Palestine Can't Be Sued Under U.S. Torture Law

     (CN) - Organizations cannot be sued under the Torture Victim Protection Act, the Supreme Court ruled Wednesday, affirming dismissal of a family's claims against the Palestinian Authority.
     The authority allegedly abducted Azzam Rahim, a U.S. citizen while he was visiting the West Bank in 1995. Rahim was imprisoned, tortured and eventually killed, according to a complaint his relatives filed in 2005. U.S. officials issued a report in 1996 that said Rahim died in the custody of Palestinian Authority intelligence officers in Jericho.
     A federal judge in Washington, D.C., dismissed the case against the authority and the PLO, however, finding that the Torture Victim Protection Act extends liability only to "natural persons."
     After the D.C. Circuit affirmed, the Supreme Court took up the case along with a dispute over the Alien Tort Statute.

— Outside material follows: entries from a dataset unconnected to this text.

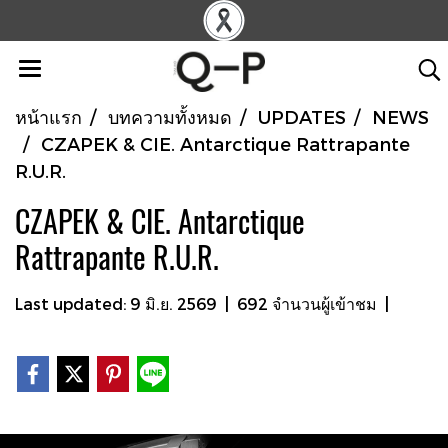
หน้าแรก
บทความทั้งหมด
UPDATES
NEWS
CZAPEK & CIE. Antarctique Rattrapante
R.U.R.
CZAPEK & CIE. Antarctique
Rattrapante R.U.R.
Last updated: 9 มิ.ย. 2569
|
692 จำนวนผู้เข้าชม
|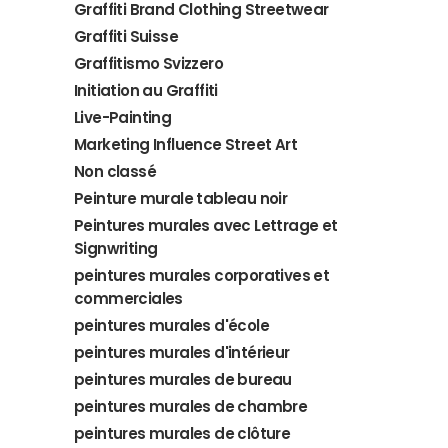
Graffiti Brand Clothing Streetwear
Graffiti Suisse
Graffitismo Svizzero
Initiation au Graffiti
Live-Painting
Marketing Influence Street Art
Non classé
Peinture murale tableau noir
Peintures murales avec Lettrage et
Signwriting
peintures murales corporatives et
commerciales
peintures murales d'école
peintures murales d'intérieur
peintures murales de bureau
peintures murales de chambre
peintures murales de clôture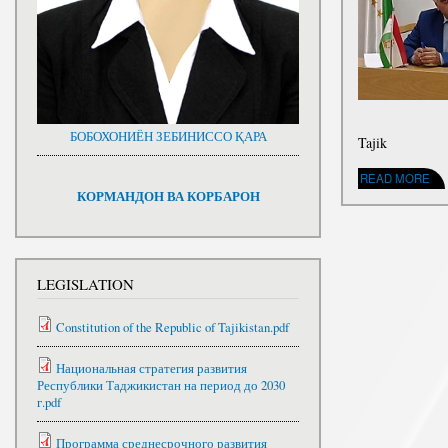
БОБОХОНИЁН ЗЕБИНИССО ҚАРА
Tajik
ABOUT МАРГИ НОБ
READ MORE
КОРМАНДОН ВА КОРБАРОН
LEGISLATION
Constitution of the Republic of Tajikistan.pdf
Национальная стратегия развития
Республики Таджикистан на период до 2030
г.pdf
Программа среднесрочного развития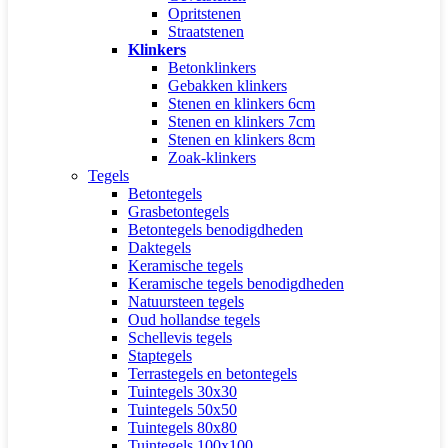
Opritstenen
Straatstenen
Klinkers
Betonklinkers
Gebakken klinkers
Stenen en klinkers 6cm
Stenen en klinkers 7cm
Stenen en klinkers 8cm
Zoak-klinkers
Tegels
Betontegels
Grasbetontegels
Betontegels benodigdheden
Daktegels
Keramische tegels
Keramische tegels benodigdheden
Natuursteen tegels
Oud hollandse tegels
Schellevis tegels
Staptegels
Terrastegels en betontegels
Tuintegels 30x30
Tuintegels 50x50
Tuintegels 80x80
Tuintegels 100x100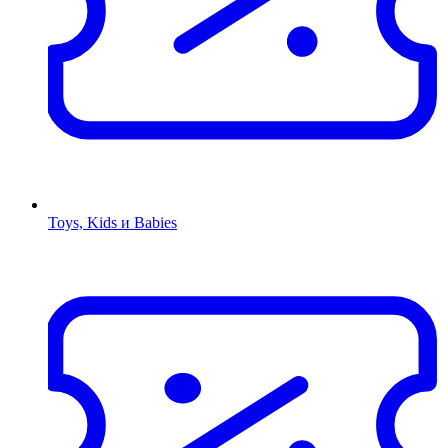
Toys, Kids и Babies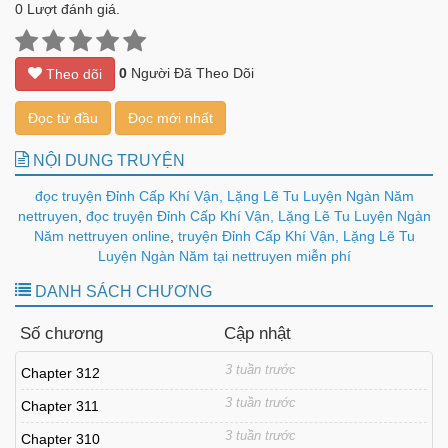
0
Lượt đánh giá.
0
Người Đã Theo Dõi
Theo dõi
Đọc từ đầu
Đọc mới nhất
NỘI DUNG TRUYỆN
đọc truyện Đỉnh Cấp Khí Vận, Lặng Lẽ Tu Luyện Ngàn Năm
nettruyen
,
đọc truyện Đỉnh Cấp Khí Vận, Lặng Lẽ Tu Luyện Ngàn
Năm nettruyen online
,
truyện Đỉnh Cấp Khí Vận, Lặng Lẽ Tu
Luyện Ngàn Năm tại nettruyen miễn phí
DANH SÁCH CHƯƠNG
Số chương
Cập nhật
3 tuần trước
Chapter 312
3 tuần trước
Chapter 311
3 tuần trước
Chapter 310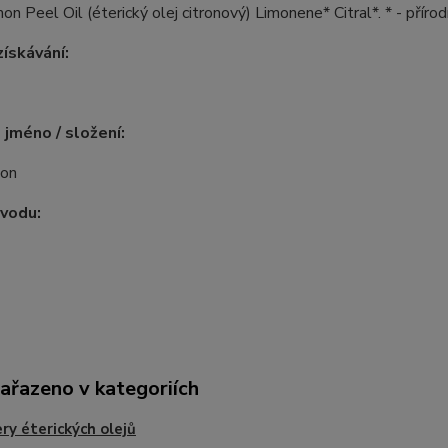
mon Peel Oil (éterický olej citronový) Limonene* Citral*. * - přír
ískávání:
 jméno / složení:
mon
vodu:
zařazeno v kategoriích
ry éterických olejů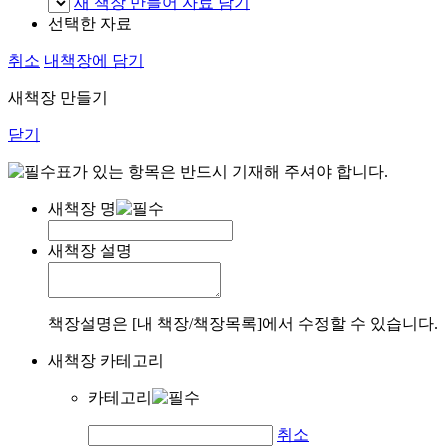
새 책장 만들어 자료 담기
선택한 자료
취소
내책장에 담기
새책장 만들기
닫기
표가 있는 항목은 반드시 기재해 주셔야 합니다.
새책장 명
새책장 설명
책장설명은 [내 책장/책장목록]에서 수정할 수 있습니다.
새책장 카테고리
카테고리
취소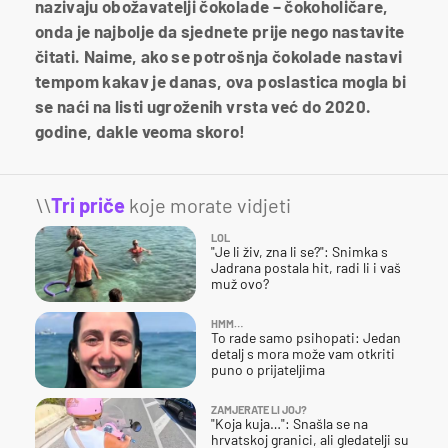
nazivaju obožavatelji čokolade – čokoholičare,
onda je najbolje da sjednete prije nego nastavite
čitati. Naime, ako se potrošnja čokolade nastavi
tempom kakav je danas, ova poslastica mogla bi
se naći na listi ugroženih vrsta već do 2020.
godine, dakle veoma skoro!
\\
Tri priče
koje morate vidjeti
LOL
"Je li živ, zna li se?": Snimka s
Jadrana postala hit, radi li i vaš
muž ovo?
HMM…
To rade samo psihopati: Jedan
detalj s mora može vam otkriti
puno o prijateljima
ZAMJERATE LI JOJ?
"Koja kuja…": Snašla se na
hrvatskoj granici, ali gledatelji su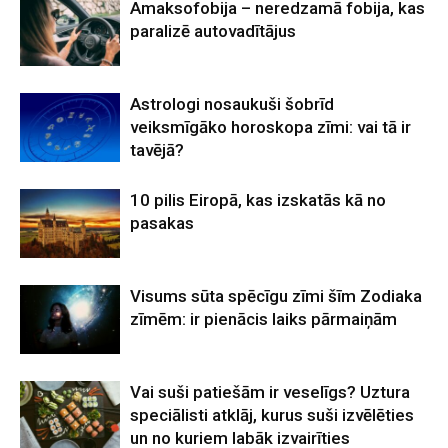
Amaksofobija – neredzamā fobija, kas
paralizē autovadītājus
Astrologi nosaukuši šobrīd
veiksmīgāko horoskopa zīmi: vai tā ir
tavējā?
10 pilis Eiropā, kas izskatās kā no
pasakas
Visums sūta spēcīgu zīmi šīm Zodiaka
zīmēm: ir pienācis laiks pārmaiņām
Vai suši patiešām ir veselīgs? Uztura
speciālisti atklāj, kurus suši izvēlēties
un no kuriem labāk izvairīties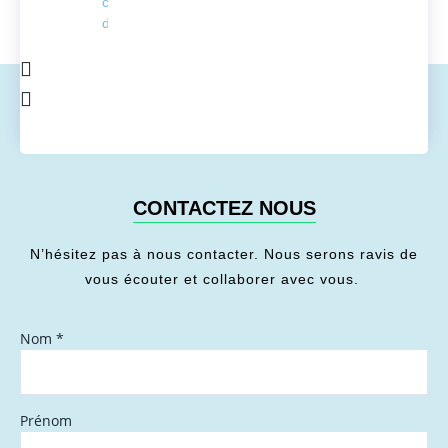
conversion
de l'énergie
CONTACTEZ NOUS
N’hésitez pas à nous contacter. Nous serons ravis de
vous écouter et collaborer avec vous.
Nom
*
Prénom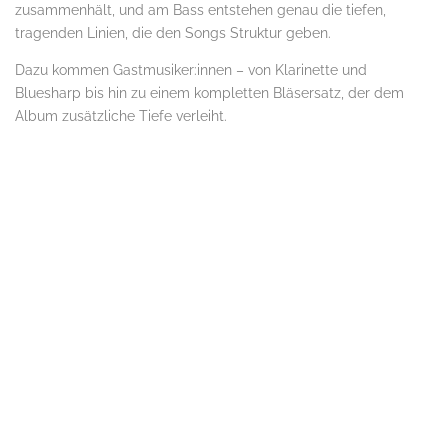
zusammenhält, und am Bass entstehen genau die tiefen,
tragenden Linien, die den Songs Struktur geben.
Dazu kommen Gastmusiker:innen – von Klarinette und
Bluesharp bis hin zu einem kompletten Bläsersatz, der dem
Album zusätzliche Tiefe verleiht.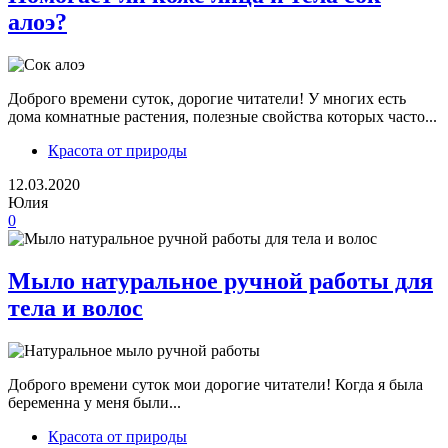
алоэ?
Доброго времени суток, дорогие читатели! У многих есть
дома комнатные растения, полезные свойства которых часто...
Красота от природы
12.03.2020
Юлия
0
Мыло натуральное ручной работы для
тела и волос
Доброго времени суток мои дорогие читатели! Когда я была
беременна у меня были...
Красота от природы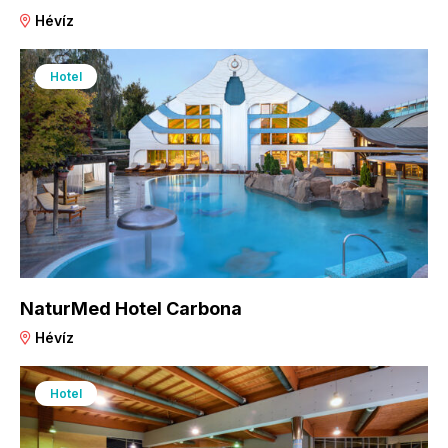
Hévíz
Hotel
NaturMed Hotel Carbona
Hévíz
Hotel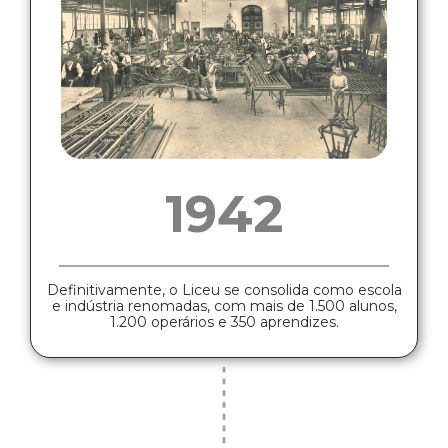
1942
Definitivamente, o Liceu se consolida como escola
e indústria renomadas, com mais de 1.500 alunos,
1.200 operários e 350 aprendizes.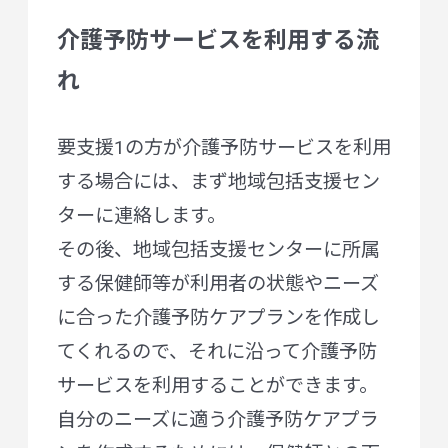
介護予防サービスを利用する流
れ
要支援1の方が介護予防サービスを利用
する場合には、まず地域包括支援セン
ターに連絡します。
その後、地域包括支援センターに所属
する保健師等が利用者の状態やニーズ
に合った介護予防ケアプランを作成し
てくれるので、それに沿って介護予防
サービスを利用することができます。
自分のニーズに適う介護予防ケアプラ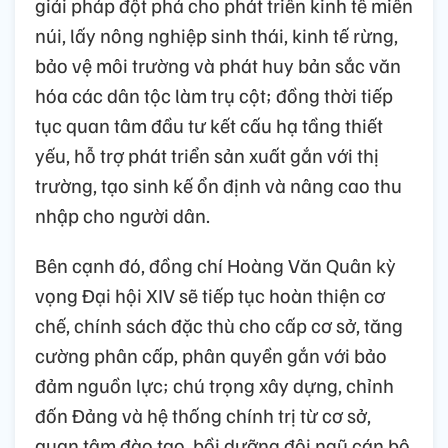
giải pháp đột phá cho phát triển kinh tế miền
núi, lấy nông nghiệp sinh thái, kinh tế rừng,
bảo vệ môi trường và phát huy bản sắc văn
hóa các dân tộc làm trụ cột; đồng thời tiếp
tục quan tâm đầu tư kết cấu hạ tầng thiết
yếu, hỗ trợ phát triển sản xuất gắn với thị
trường, tạo sinh kế ổn định và nâng cao thu
nhập cho người dân.
Bên cạnh đó, đồng chí Hoàng Văn Quân kỳ
vọng Đại hội XIV sẽ tiếp tục hoàn thiện cơ
chế, chính sách đặc thù cho cấp cơ sở, tăng
cường phân cấp, phân quyền gắn với bảo
đảm nguồn lực; chú trọng xây dựng, chỉnh
đốn Đảng và hệ thống chính trị từ cơ sở,
quan tâm đào tạo, bồi dưỡng đội ngũ cán bộ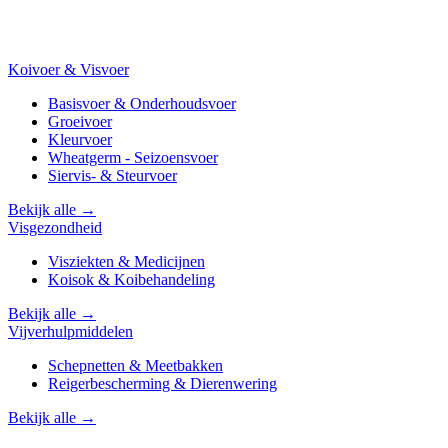
Koivoer & Visvoer
Basisvoer & Onderhoudsvoer
Groeivoer
Kleurvoer
Wheatgerm - Seizoensvoer
Siervis- & Steurvoer
Bekijk alle →
Visgezondheid
Visziekten & Medicijnen
Koisok & Koibehandeling
Bekijk alle →
Vijverhulpmiddelen
Schepnetten & Meetbakken
Reigerbescherming & Dierenwering
Bekijk alle →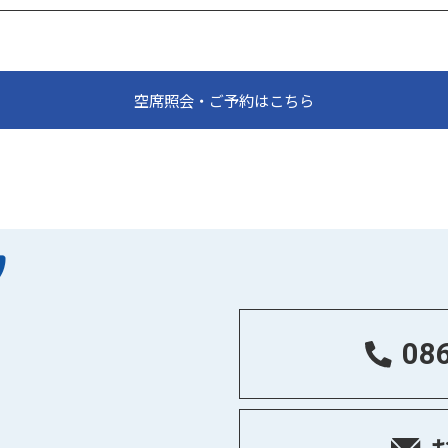
空席照会・ご予約はこちら
08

     "Petitioners concede that foreign states may not be sued under the act-namely, that the act does not create an exception to the Foreign Sovereign Immunities Act of 1976, which renders foreign sovereigns largely immune from suits in U. S. courts," Justice Sonia Sotomayor wrote for the mostly unanimous court. "They argue, however, that the TVPA does not similarly restrict liability against other juridical entities. In peti­tioners' view, by permitting suit against '[a]n individual,' the TVPA contemplates liability against natural persons and nonsovereign organizations (a category that, petition­ers assert, includes respondents). We decline to read 'individual' so unnaturally. The ordinary meaning of the word, fortified by its statutory context, persuades us that the act authorizes suit against natural persons alone." (Parentheses and italics in original.)
     Before courts can extend personhood to corporations, Congress must give some indication of that intention.
     "There are no such indications in the TVPA," Sotomayor wrote. "As noted, the Act does not define 'individual,' much less do so in a manner that extends the term beyond its ordinary usage. And the statutory context strengthens - not undermines - the conclusion that Congress intended to create a cause of action against natural persons alone. The act's liability provision uses the word 'individual' five times in the same sentence: once to refer to the perpetrator (i.e., the defend­ant) and four times to refer to the victim. Only a natural person can be a victim of torture or extrajudicial killing."
     Justice Antonin Scalia did not join in a section of the opinion that considers legislative history.
     In a concurring opinion, Justice Stephen Breyer emphasized that the linguistic interpretation of the word "individual" cannot decide the case alone.